The extraction of blood vessels helps in the diagnosis of diseases and to develop advances of medicine. Retinal blood vessel extraction plays a crucial role in early detection and treatment of retinal diseases. This paper provides an automatic segmentation of blood vessels in retinal images. First, the fundus images go through preprocessing steps of image acquisition, grey scale conversion, bias correction and adaptive histogram equalization to enhance the appearance of retinal blood vessels. Then the retinal blood vessels are extracted using a probabilistic modeling and maximum entropy based expectation maximization algorithm which uses maximum entropy uniform distribution as the initial condition.
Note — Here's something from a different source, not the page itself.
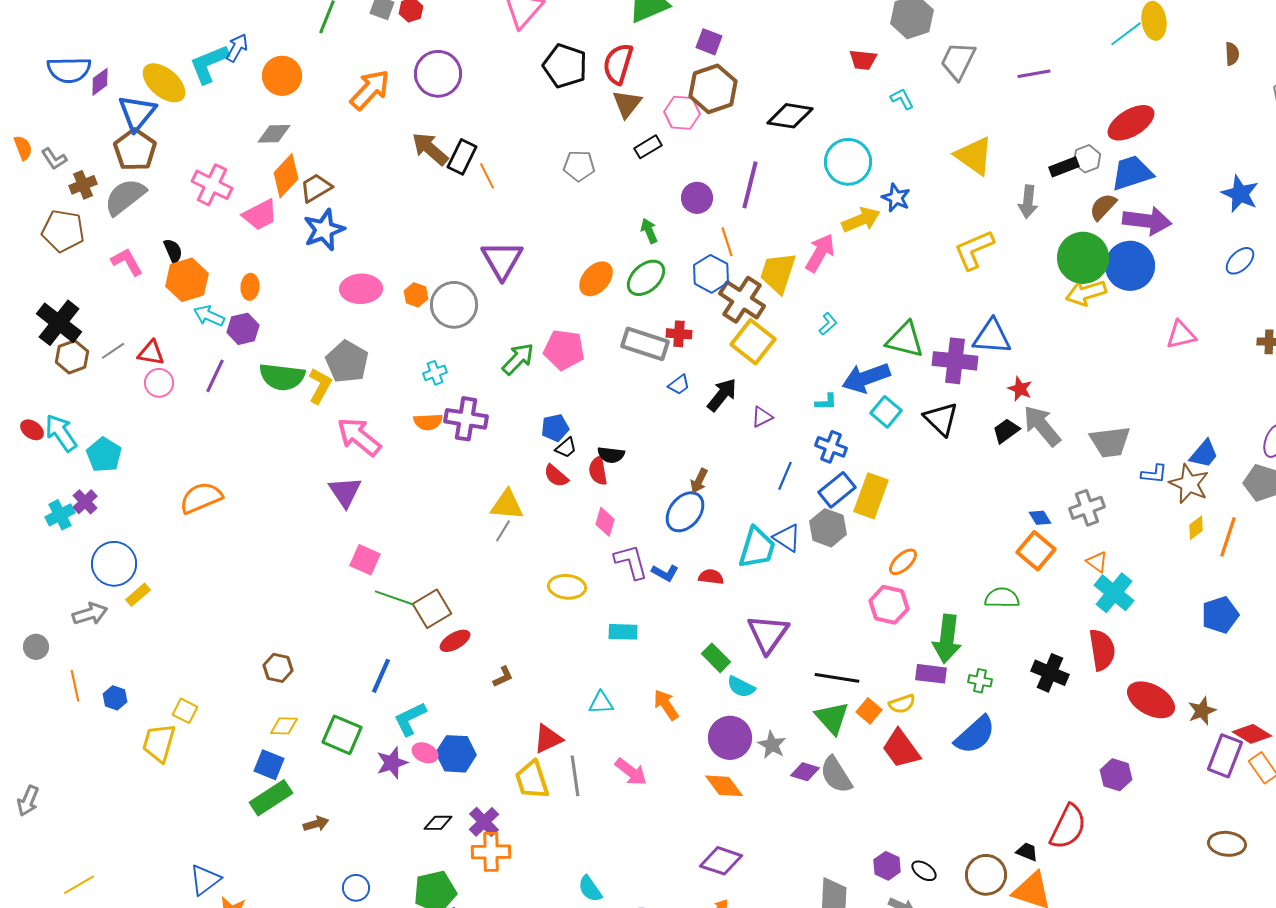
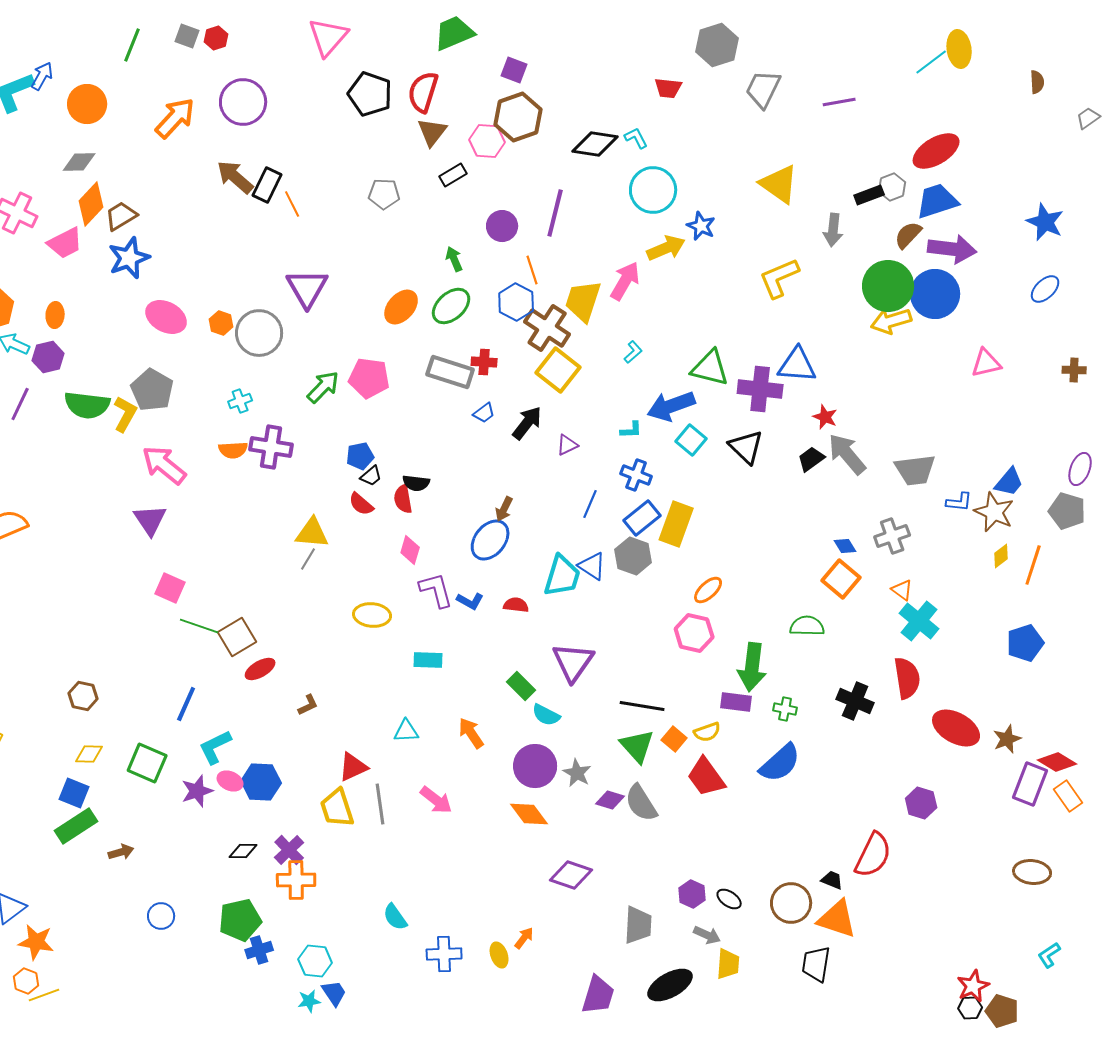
cyan L-shape: (902, 99) -> (636, 138), moved
pink ellipse: (361, 289) -> (166, 317), turned 30
purple diamond: (721, 861) -> (571, 875), moved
The vessels are more accurately confined using image profiles computed perpendicularly across each of the detected vessel centerline. The algorithm is implemented in MATLAB and the performance is tested on retinal images from DRIVE and STARE databases. When validated, we conclude that the segmentation of retinal images using the proposed method shows a sensitivity of 98.9%, a specificity of 83.74%, and an Accuracy score of 98.8%.
机译:血管的提取有助于疾病的诊断和发展医学进展。视网膜血管提取在早期检测和治疗视网膜疾病中起着至关重要的作用。本文提供了视网膜图像中的血管自动分割。首先,眼底图像通过预处理图像采集,灰度转换,偏置校正和自适应直方图均衡来增强视网膜血管的外观。然后使用概率的建模和基于最大熵的预期最大化算法提取视网膜血管,其使用最大熵均匀分布作为初始条件。使用垂直于每个检测到的血管中心线垂直计算的图像曲线更准确地限制血管。该算法在MATLAB中实现,并且在驱动器和凝视数据库的视网膜图像上测试性能。验证时,我们得出结论,使用该方法的视网膜图像的分割显示敏感性为98.9%,特异性为83.74%,准确得分为98.8%。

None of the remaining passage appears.